The task >> The records below hold a stretch from the line with "پتروشیمی بندر امام بر ارتقای" through the line with "برق پتروشیمی‌ها، صرفا با"; return exactly those lines, ends included, and nothing more.

(Page-level text extractions)
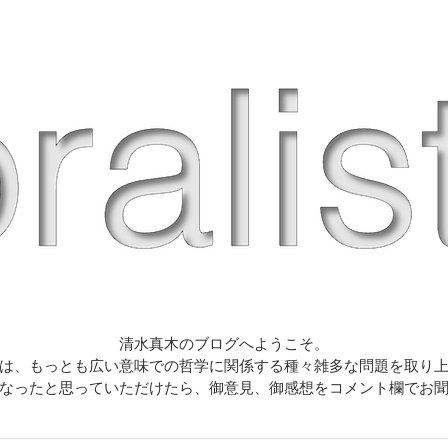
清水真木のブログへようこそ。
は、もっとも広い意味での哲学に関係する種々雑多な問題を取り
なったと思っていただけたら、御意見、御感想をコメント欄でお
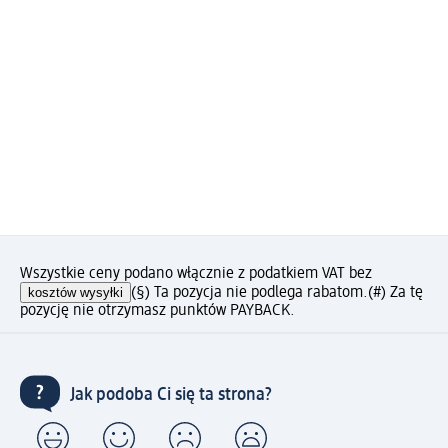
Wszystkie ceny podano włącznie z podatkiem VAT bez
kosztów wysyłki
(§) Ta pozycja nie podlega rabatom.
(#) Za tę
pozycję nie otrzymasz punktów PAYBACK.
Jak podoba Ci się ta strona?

* * *

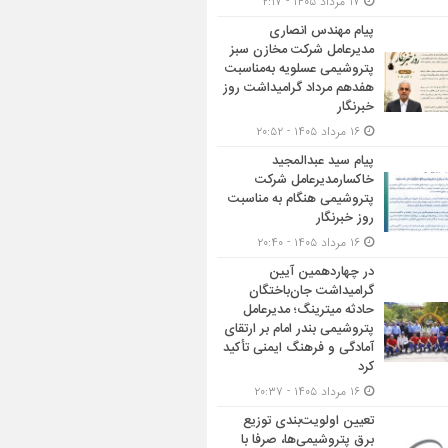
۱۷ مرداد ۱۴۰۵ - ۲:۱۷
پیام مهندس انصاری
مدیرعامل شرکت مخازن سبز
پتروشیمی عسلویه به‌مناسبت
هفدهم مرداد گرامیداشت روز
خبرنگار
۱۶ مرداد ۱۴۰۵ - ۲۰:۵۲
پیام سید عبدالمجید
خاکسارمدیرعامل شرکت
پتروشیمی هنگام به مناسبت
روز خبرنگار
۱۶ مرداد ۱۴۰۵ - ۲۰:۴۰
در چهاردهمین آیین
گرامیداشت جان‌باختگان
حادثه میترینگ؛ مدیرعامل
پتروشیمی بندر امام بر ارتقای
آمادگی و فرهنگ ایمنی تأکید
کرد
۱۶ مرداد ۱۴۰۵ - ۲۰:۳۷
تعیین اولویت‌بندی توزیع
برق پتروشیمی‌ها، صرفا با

* * *

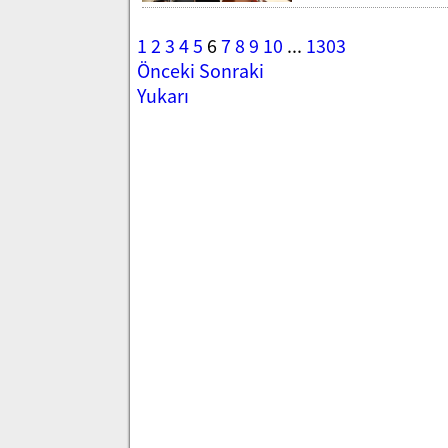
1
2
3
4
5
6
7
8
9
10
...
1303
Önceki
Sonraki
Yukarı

The answer >>
پتروشیمی بندر امام بر ارتقای
آمادگی و فرهنگ ایمنی تأکید
کرد
۱۶ مرداد ۱۴۰۵ - ۲۰:۳۷
تعیین اولویت‌بندی توزیع
برق پتروشیمی‌ها، صرفا با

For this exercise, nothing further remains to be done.